Task input:
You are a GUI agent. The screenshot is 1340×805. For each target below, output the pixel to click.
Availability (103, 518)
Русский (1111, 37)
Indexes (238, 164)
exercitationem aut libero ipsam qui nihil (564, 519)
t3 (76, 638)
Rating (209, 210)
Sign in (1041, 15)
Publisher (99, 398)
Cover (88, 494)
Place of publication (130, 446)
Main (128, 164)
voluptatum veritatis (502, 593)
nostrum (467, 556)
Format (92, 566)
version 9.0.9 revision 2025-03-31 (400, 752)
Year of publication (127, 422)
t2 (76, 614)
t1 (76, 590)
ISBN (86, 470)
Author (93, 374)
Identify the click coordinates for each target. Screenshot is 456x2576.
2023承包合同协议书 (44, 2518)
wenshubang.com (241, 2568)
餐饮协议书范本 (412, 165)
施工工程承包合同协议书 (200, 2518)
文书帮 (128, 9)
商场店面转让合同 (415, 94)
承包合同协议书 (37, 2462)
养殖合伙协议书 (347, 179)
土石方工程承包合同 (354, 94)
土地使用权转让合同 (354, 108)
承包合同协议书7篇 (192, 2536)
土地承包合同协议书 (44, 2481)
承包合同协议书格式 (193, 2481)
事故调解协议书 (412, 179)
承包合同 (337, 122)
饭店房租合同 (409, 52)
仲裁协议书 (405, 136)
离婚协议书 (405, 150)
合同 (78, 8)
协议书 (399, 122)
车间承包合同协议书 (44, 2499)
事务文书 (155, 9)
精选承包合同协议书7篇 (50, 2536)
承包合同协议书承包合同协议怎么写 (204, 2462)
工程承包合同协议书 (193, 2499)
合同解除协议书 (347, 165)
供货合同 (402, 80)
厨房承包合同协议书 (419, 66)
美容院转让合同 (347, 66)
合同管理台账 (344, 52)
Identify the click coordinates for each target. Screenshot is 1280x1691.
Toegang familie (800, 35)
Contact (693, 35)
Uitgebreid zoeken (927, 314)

What to do:
Find all lines in the records that hold the word "each". Copy them.

Task output:
You are a GUI agent. The screenshot is 1340×805. For each target below, output the pixel to click.
Identify the click coordinates for each target. Screenshot is 456x2576.
Identify the click coordinates for each target. Screenshot is 1280x1691.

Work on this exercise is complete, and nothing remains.